• [Task to carry out]: Which lines of the records contain the word "İSKİ"? Show each of them.

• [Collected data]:

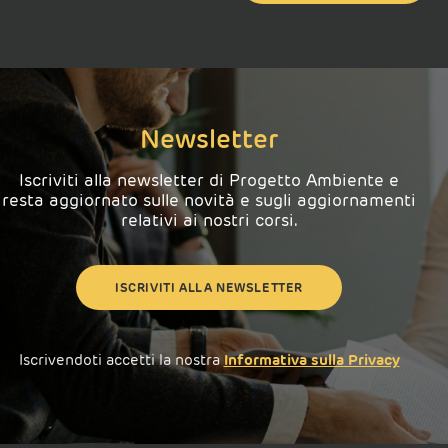
Newsletter
Iscriviti alla newsletter di Progetto Ambiente e
resta aggiornato sulle novità e sugli aggiornamenti
relativi ai nostri corsi.
ISCRIVITI ALLA NEWSLETTER
Iscrivendoti accetti la nostra
Informativa sulla Privacy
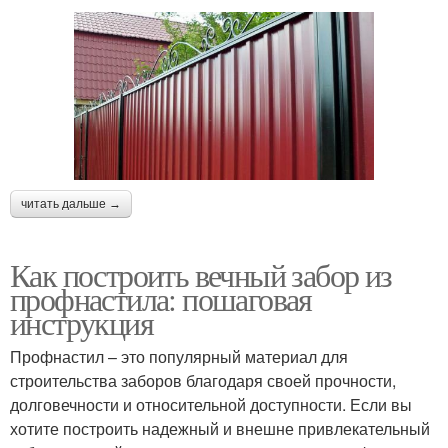
читать дальше →
Как построить вечный забор из
профнастила: пошаговая
инструкция
Профнастил – это популярный материал для
строительства заборов благодаря своей прочности,
долговечности и относительной доступности. Если вы
хотите построить надежный и внешне привлекательный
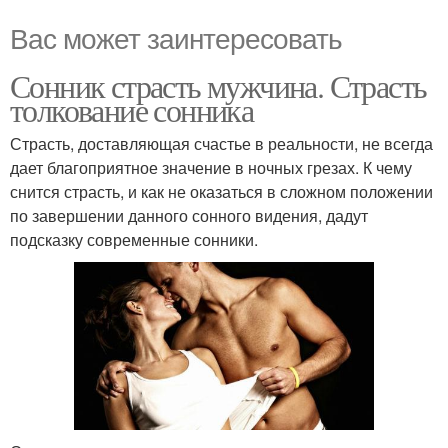
Вас может заинтересовать
Сонник страсть мужчина. Страсть
толкование сонника
Страсть, доставляющая счастье в реальности, не всегда
дает благоприятное значение в ночных грезах. К чему
снится страсть, и как не оказаться в сложном положении
по завершении данного сонного видения, дадут
подсказку современные сонники.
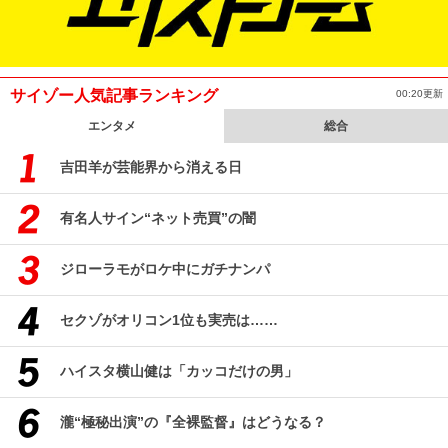
サイゾー人気記事ランキング
00:20更新
エンタメ
総合
吉田羊が芸能界から消える日
有名人サイン“ネット売買”の闇
ジローラモがロケ中にガチナンパ
セクゾがオリコン1位も実売は……
ハイスタ横山健は「カッコだけの男」
瀧“極秘出演”の『全裸監督』はどうなる？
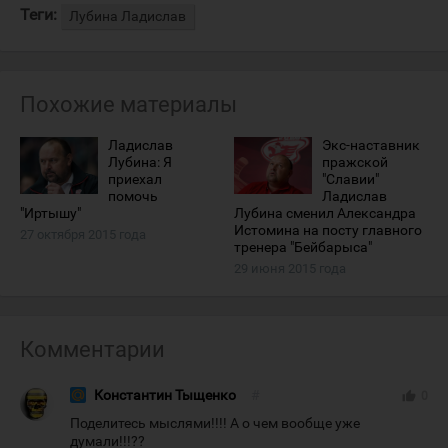
Теги:
Лубина Ладислав
Похожие материалы
Ладислав
Экс-наставник
Лубина: Я
пражской
приехал
"Славии"
помочь
Ладислав
"Иртышу"
Лубина сменил Александра
Истомина на посту главного
27 октября 2015 года
тренера "Бейбарыса"
29 июня 2015 года
Комментарии
Константин Тыщенко
#
thumb_up
0
Поделитесь мыслями!!!! А о чем вообще уже
думали!!!??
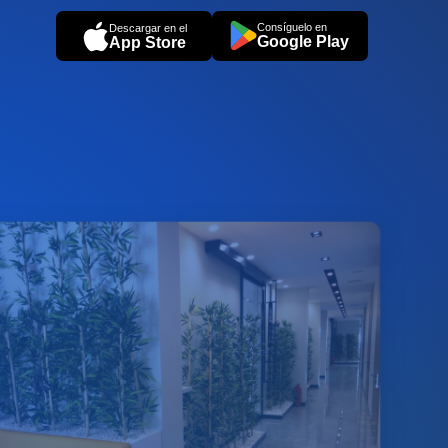
Consíguelo en
Descargar en el
Google Play
App Store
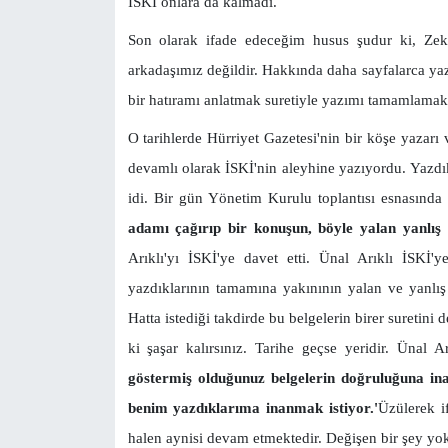
İSKİ onlara da kalmadı.
Son olarak ifade edeceğim husus şudur ki, Zeki 
arkadaşımız değildir. Hakkında daha sayfalarca yaz
bir hatıramı anlatmak suretiyle yazımı tamamlamak
O tarihlerde Hürriyet Gazetesi'nin bir köşe yazarı
devamlı olarak İSKİ'nin aleyhine yazıyordu. Yazdı
idi. Bir gün Yönetim Kurulu toplantısı esnasınd
adamı çağırıp bir konuşun, böyle yalan yanlış
Arıklı'yı İSKİ'ye davet etti. Ünal Arıklı İSKİ'
yazdıklarının tamamına yakınının yalan ve yanlış 
Hatta istediği takdirde bu belgelerin birer suretini 
ki şaşar kalırsınız. Tarihe geçse yeridir. Ünal A
göstermiş olduğunuz belgelerin doğruluğuna in
benim yazdıklarıma inanmak istiyor.'
Üzülerek i
halen aynisi devam etmektedir. Değişen bir şey yo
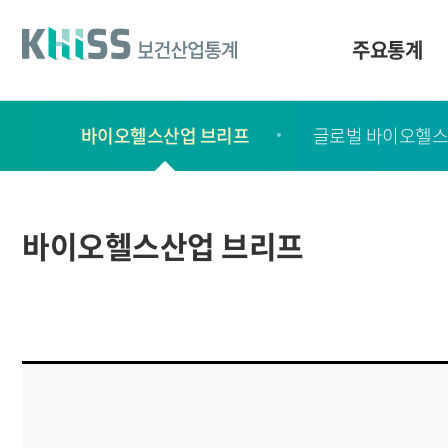
바
로
가
주요통계
기
및
건
보
너
바이오헬스산업 브리프
글로벌 바이오헬스
고
띄
기
서
링
ㆍ
크
간
바이오헬스산업 브리프
행
물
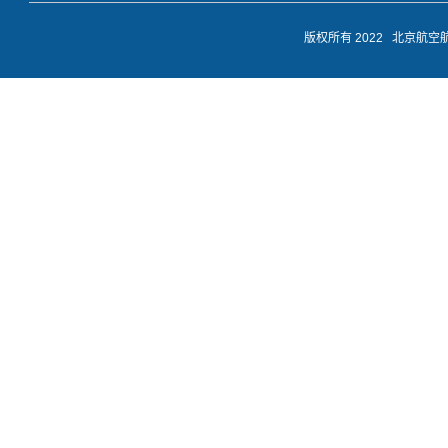
版权所有 2022 北京航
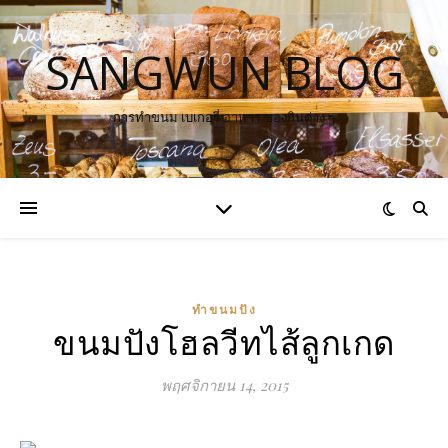
SANGWUN BLOG
การทำขนม เบเกอรี่ อาหาร ของกินต่าง ๆ
ทำขนมปัง
ขนมปังโฮลวีทไส้ลูกเกด
พฤศจิกายน 14, 2015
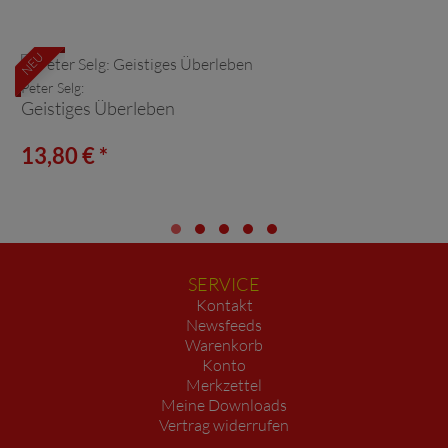
NEU
Peter Selg:
Geistiges Überleben
13,80 € *
SERVICE
Kontakt
Newsfeeds
Warenkorb
Konto
Merkzettel
Meine Downloads
Vertrag widerrufen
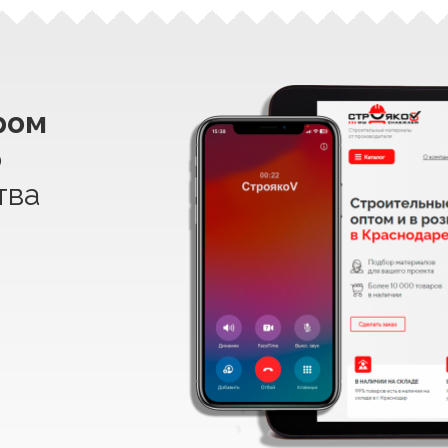
ром
о
тва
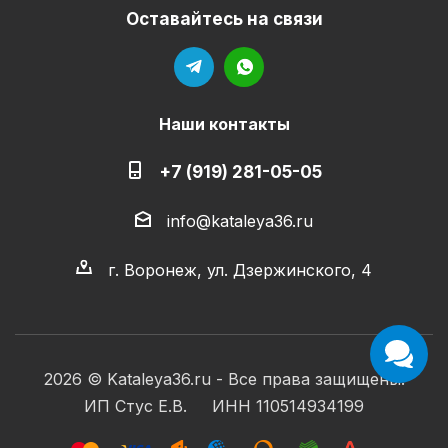
Оставайтесь на связи
Наши контакты
+7 (919) 281-05-05
info@kataleya36.ru
г. Воронеж, ул. Дзержинского, 4
2026 © Kataleya36.ru - Все права защищены.
ИП Стус Е.В. ИНН 110514934199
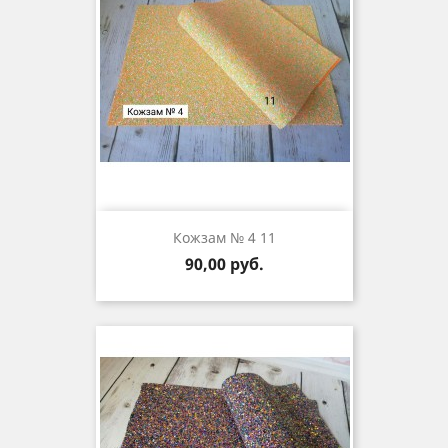
Кожзам № 4 11
Цена
90,00 руб.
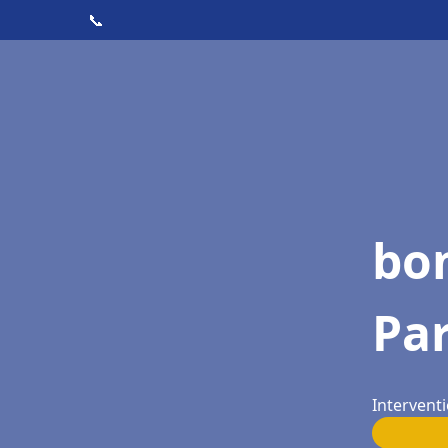
📞
bon
Par
Interventi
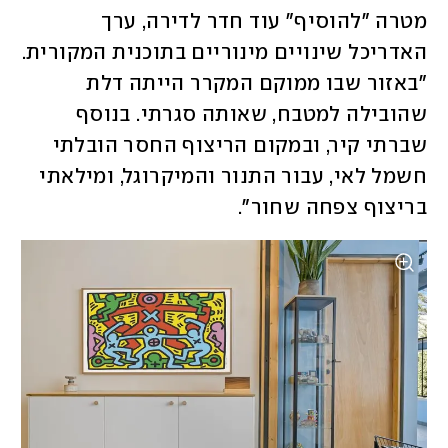
מטרה "להוסיף" עוד חדר לדירה, ערך 
האדריכל שינויים מינוריים בתוכנית המקורית. 
"באזור שבו ממוקם המקרר הייתה דלת 
שהובילה למטבח, שאותה סגרתי. בנוסף 
שברתי קיר, ובמקום הריצוף החסר הובלתי 
חשמל לאי, עבור התנור והמיקרוגל, ומילאתי 
בריצוף צפחה שחור". 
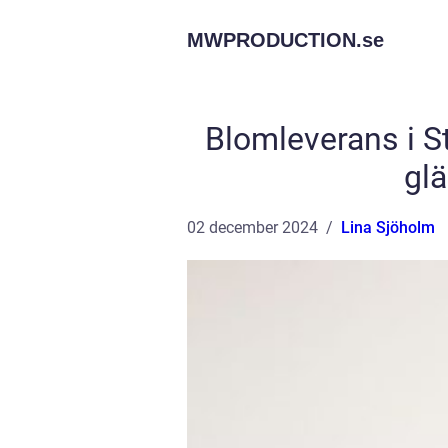
MWPRODUCTION.
se
Blomleverans i St
gl
02 december 2024
Lina Sjöholm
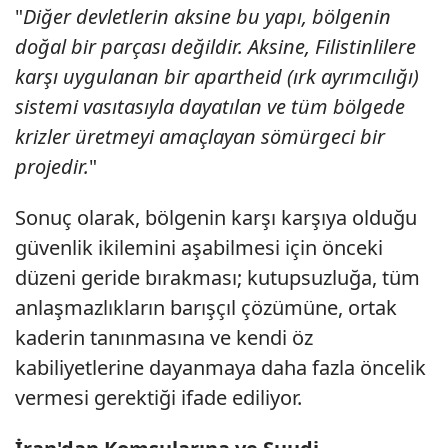
"
Diğer devletlerin aksine bu yapı, bölgenin
doğal bir parçası değildir. Aksine, Filistinlilere
karşı uygulanan bir apartheid (ırk ayrımcılığı)
sistemi vasıtasıyla dayatılan ve tüm bölgede
krizler üretmeyi amaçlayan sömürgeci bir
projedir.
"
Sonuç olarak, bölgenin karşı karşıya olduğu
güvenlik ikilemini aşabilmesi için önceki
düzeni geride bırakması; kutupsuzluğa, tüm
anlaşmazlıkların barışçıl çözümüne, ortak
kaderin tanınmasına ve kendi öz
kabiliyetlerine dayanmaya daha fazla öncelik
vermesi gerektiği ifade ediliyor.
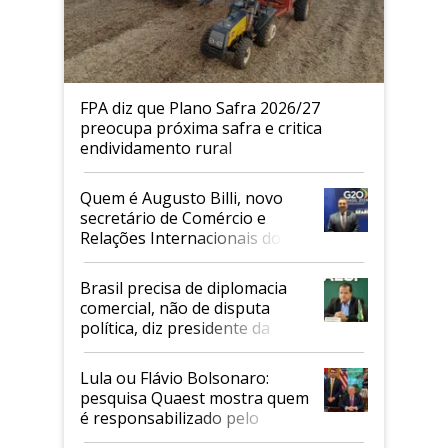
FPA diz que Plano Safra 2026/27
preocupa próxima safra e critica
endividamento rural
Quem é Augusto Billi, novo
secretário de Comércio e
Relações Internacionais do
Mapa
Brasil precisa de diplomacia
comercial, não de disputa
política, diz presidente da
Faesp
Lula ou Flávio Bolsonaro:
pesquisa Quaest mostra quem
é responsabilizado pelo
tarifaço dos EUA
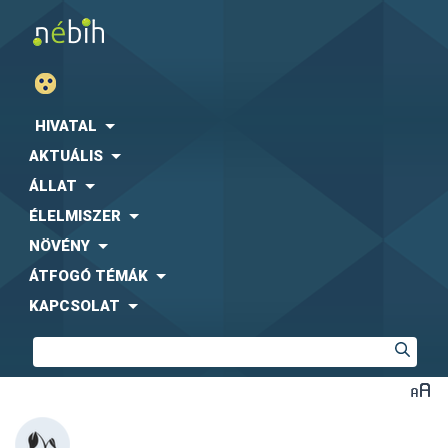
HIVATAL
AKTUÁLIS
ÁLLAT
ÉLELMISZER
NÖVÉNY
ÁTFOGÓ TÉMÁK
KAPCSOLAT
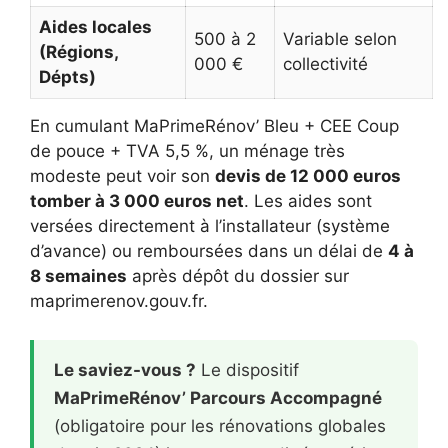
Aides locales
500 à 2
Variable selon
(Régions,
000 €
collectivité
Dépts)
En cumulant MaPrimeRénov’ Bleu + CEE Coup
de pouce + TVA 5,5 %, un ménage très
modeste peut voir son
devis de 12 000 euros
tomber à 3 000 euros net
. Les aides sont
versées directement à l’installateur (système
d’avance) ou remboursées dans un délai de
4 à
8 semaines
après dépôt du dossier sur
maprimerenov.gouv.fr.
Le saviez-vous ?
Le dispositif
MaPrimeRénov’ Parcours Accompagné
(obligatoire pour les rénovations globales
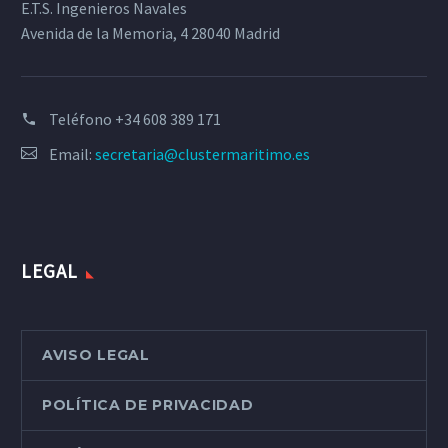
E.T.S. Ingenieros Navales
Avenida de la Memoria, 4 28040 Madrid
Teléfono
+34 608 389 171
Email:
secretaria@clustermaritimo.es
LEGAL
AVISO LEGAL
POLÍTICA DE PRIVACIDAD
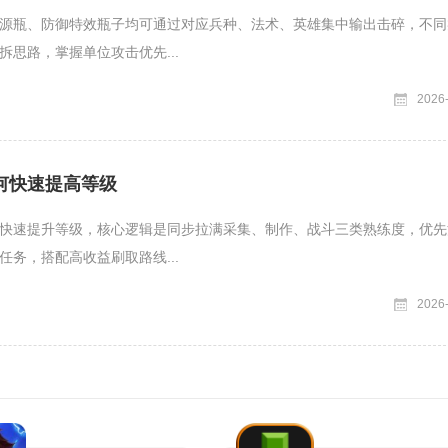
源瓶、防御特效瓶子均可通过对应兵种、法术、英雄集中输出击碎，不同
拆思路，掌握单位攻击优先...
2026
何快速提高等级
快速提升等级，核心逻辑是同步拉满采集、制作、战斗三类熟练度，优先
任务，搭配高收益刷取路线...
2026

• [Response area]:
İSKİ onlara da kalmadı.
devamlı olarak İSKİ'nin aleyhine yazıyordu. Yazdı
Arıklı'yı İSKİ'ye davet etti. Ünal Arıklı İSKİ'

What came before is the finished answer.